RIP to the often abrasive but highly talented and influential bassist Jack Bruce. One of Scotland's finest. I only found this clip, one I've not seen before, thanks to a Twitter storm following the announcement of Jack's passing. It features Jack on the classic red Gibson EB that I coveted as a teenager and also Eric Clapton using (way too much) wah wah and noodling whilst playing on "the Fool", a hand painted Gibson SG that has also become something of a rock legend. Meanwhile Ginger Baker just hammers the drums and looks manic. Nothing new there then. 

In other news on the domestic front; I painted the bathroom and cleaned out and also polished the solid fuel stove. Blissful feeling getting these jobs out of the way.

Thursday, October 23, 2014

Non-dairy almost

I present, the actual, one and only milk bomb original.

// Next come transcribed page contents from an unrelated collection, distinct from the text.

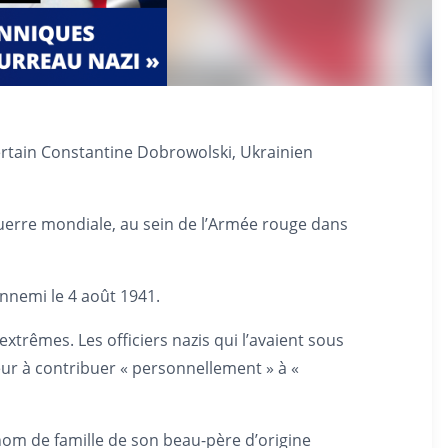
ertain Constantine Dobrowolski, Ukrainien
 guerre mondiale, au sein de l’Armée rouge dans
ennemi le 4 août 1941.
trêmes. Les officiers nazis qui l’avaient sous
eur à contribuer « personnellement » à «
 nom de famille de son beau-père d’origine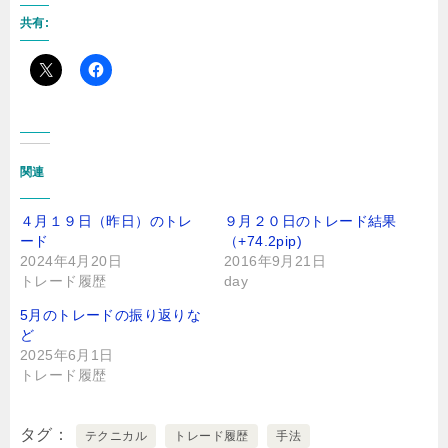
共有:
関連
４月１９日（昨日）のトレ
９月２０日のトレード結果
ード
（+74.2pip)
2024年4月20日
2016年9月21日
トレード履歴
day
5月のトレードの振り返りな
ど
2025年6月1日
トレード履歴
タグ
テクニカル
トレード履歴
手法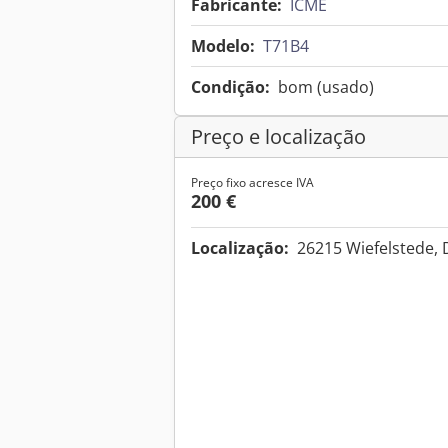
Fabricante:
ICME
Modelo:
T71B4
Condição:
bom (usado)
Preço e localização
Preço fixo acresce IVA
200 €
Localização:
26215 Wiefelstede,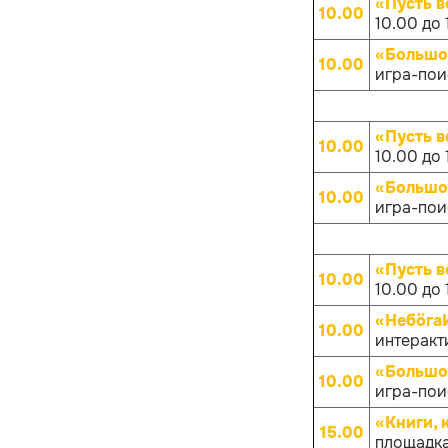
«Пусть в
10.00
10.00 до 
«Большо
10.00
игра-поис
«Пусть в
10.00
10.00 до 
«Большо
10.00
игра-поис
«Пусть в
10.00
10.00 до 
«НебöгаИ
10.00
интеракти
«Большо
10.00
игра-поис
«Книги, 
15.00
площадка 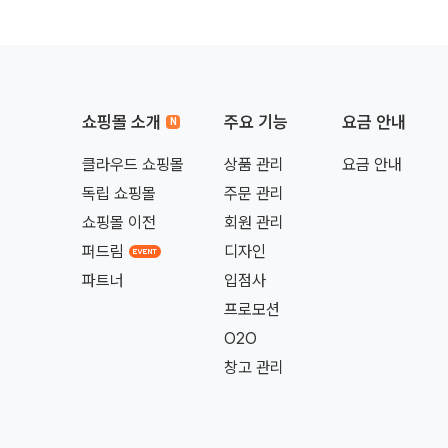
쇼핑몰 소개
주요 기능
요금 안내
클라우드 쇼핑몰
상품 관리
요금 안내
독립 쇼핑몰
주문 관리
쇼핑몰 이전
회원 관리
퍼드림
디자인
파트너
입점사
프로모션
O2O
창고 관리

Who really understands the unsung, unheard of and unclear world of peanut butter based art? Founded in California in the late fifties by a disillusioned college professor and pentagram designer, the hidden school of PB&J art has struggled to gain recognition and respect. Only now, now that people generally "know better" is it emerging from it's undoubted dark age and gaining some kind of critical acclaim. "It's all too much, too late" some say, other's stay silent and are content to read minds because that's what they've always done. As for me I was an early convert/adopter and I have remained faithful despite weight gain, weight loss and financial difficulty. That's just how it is when you try to seek out the best things in life, obtain them and hold them tightly to your chest.

Wednesday, October 22, 2014

Love comes to you and you follow



Thanks to CBQ for loading this on his playlist and reminding me...

Day dreaming


i've got a dream about buying some land i'm gonna give up the booze and the one night stands, going finally settle down in a quiet little town and forget about everything or alternatively i might buy a porsche, cheaper than ferrari and more reliable than a horse. take out to the edge, right over some hedge and (truly) forget about everything. i used to think that it was so easy but then got allergic and a little sneazy now i'm growin' i'm growin' older. here comes the moonlight shining on some carbuncle it sees me out of here and into the jungle but i'm no rollin', i'm no rollin' stone. no not me, just a beatle and a player and a closet stoner.

Tuesday, October 21, 2014

Jack O'Lantern


Whenever Halloween might be it's not today but here's my offering to the gods of trashy festivals, autumn, winter and commercial indecency. Almost all my own work and now I've abandoned it to allow nature and the dark forces of the season to have their way and so return it back to the soil. That's how it should be. Remarkably no fingers were cut and no persons or animals injured in the long creative process that led up to this picnic table moment.